Data records =

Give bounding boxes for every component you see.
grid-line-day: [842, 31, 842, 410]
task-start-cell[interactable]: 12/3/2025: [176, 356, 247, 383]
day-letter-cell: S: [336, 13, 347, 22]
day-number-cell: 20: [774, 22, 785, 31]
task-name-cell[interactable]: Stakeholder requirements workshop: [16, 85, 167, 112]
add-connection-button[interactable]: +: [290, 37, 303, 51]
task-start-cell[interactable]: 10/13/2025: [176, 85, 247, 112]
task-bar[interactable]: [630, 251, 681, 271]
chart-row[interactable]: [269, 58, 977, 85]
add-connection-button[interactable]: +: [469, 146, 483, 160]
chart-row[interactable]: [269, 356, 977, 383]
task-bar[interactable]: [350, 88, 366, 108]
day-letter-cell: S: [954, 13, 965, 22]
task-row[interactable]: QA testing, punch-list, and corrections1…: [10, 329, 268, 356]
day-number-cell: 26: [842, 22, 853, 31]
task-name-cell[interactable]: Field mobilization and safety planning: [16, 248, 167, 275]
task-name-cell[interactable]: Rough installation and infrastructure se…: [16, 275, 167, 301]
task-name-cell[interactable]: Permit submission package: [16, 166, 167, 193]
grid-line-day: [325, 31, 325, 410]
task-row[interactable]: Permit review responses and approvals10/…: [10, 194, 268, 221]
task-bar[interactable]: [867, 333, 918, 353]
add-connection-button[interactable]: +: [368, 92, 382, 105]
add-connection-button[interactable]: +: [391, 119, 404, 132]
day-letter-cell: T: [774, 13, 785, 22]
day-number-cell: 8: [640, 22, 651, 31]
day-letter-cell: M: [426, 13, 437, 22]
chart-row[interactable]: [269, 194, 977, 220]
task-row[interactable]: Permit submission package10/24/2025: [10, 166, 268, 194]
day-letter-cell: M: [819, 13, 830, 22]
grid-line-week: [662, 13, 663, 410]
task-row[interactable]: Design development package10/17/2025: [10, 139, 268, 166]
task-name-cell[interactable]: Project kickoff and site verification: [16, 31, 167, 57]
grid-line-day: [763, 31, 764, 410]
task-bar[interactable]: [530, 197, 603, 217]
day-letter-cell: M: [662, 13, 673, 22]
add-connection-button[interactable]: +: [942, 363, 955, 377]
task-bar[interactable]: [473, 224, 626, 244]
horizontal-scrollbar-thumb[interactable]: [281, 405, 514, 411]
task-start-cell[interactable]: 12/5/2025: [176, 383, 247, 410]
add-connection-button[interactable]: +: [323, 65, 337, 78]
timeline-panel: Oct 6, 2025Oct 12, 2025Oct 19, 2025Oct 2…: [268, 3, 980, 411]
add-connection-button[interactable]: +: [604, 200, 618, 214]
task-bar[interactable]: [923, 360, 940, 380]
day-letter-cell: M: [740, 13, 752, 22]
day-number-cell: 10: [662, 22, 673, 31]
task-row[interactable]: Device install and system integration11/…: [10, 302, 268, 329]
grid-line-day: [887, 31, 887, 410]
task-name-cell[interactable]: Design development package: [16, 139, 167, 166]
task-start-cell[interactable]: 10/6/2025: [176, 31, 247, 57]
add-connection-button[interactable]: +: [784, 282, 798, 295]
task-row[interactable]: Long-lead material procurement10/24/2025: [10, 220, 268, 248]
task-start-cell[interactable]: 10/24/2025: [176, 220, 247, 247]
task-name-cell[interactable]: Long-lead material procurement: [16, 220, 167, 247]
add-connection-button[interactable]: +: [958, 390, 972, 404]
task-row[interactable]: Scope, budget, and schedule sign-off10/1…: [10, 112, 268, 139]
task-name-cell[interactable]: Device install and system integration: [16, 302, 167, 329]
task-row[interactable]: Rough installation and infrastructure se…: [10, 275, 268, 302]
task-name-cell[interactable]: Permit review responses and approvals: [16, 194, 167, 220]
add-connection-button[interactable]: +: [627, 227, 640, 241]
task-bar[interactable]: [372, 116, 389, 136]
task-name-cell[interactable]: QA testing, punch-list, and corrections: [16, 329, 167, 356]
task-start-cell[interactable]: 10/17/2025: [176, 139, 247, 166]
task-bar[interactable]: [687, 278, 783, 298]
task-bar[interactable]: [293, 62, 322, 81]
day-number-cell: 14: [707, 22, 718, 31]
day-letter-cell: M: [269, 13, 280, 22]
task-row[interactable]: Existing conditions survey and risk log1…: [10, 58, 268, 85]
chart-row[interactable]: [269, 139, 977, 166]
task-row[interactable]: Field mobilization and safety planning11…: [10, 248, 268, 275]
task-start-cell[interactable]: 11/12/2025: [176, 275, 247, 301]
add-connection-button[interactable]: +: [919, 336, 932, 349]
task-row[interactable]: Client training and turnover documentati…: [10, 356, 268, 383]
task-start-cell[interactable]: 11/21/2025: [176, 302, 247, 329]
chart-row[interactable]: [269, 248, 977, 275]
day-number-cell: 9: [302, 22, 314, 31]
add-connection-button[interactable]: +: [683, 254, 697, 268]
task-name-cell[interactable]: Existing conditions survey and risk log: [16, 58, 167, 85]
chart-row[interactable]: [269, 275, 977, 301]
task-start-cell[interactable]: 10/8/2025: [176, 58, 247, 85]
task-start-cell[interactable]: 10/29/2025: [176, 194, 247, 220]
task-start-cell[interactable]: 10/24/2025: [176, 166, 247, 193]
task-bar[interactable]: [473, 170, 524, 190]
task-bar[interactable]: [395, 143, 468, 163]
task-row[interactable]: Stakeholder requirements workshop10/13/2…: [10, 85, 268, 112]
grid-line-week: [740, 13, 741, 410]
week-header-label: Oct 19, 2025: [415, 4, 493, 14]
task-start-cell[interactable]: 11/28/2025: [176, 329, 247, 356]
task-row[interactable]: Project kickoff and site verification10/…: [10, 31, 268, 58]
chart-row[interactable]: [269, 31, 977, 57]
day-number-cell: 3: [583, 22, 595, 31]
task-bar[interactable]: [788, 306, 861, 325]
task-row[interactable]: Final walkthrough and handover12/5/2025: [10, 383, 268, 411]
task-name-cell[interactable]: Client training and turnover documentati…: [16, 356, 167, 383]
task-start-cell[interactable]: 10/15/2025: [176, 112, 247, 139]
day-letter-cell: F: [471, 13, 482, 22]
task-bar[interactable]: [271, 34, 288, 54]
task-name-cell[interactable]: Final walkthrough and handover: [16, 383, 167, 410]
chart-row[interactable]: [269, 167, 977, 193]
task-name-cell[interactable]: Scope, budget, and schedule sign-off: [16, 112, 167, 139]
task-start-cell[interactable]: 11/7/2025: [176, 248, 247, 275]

Task description = Among the records above, find each line holding "survey" and list it.

Task answer =
task-row[interactable]: Existing conditions survey and risk log1…: [10, 58, 268, 85]
task-name-cell[interactable]: Existing conditions survey and risk log: [16, 58, 167, 85]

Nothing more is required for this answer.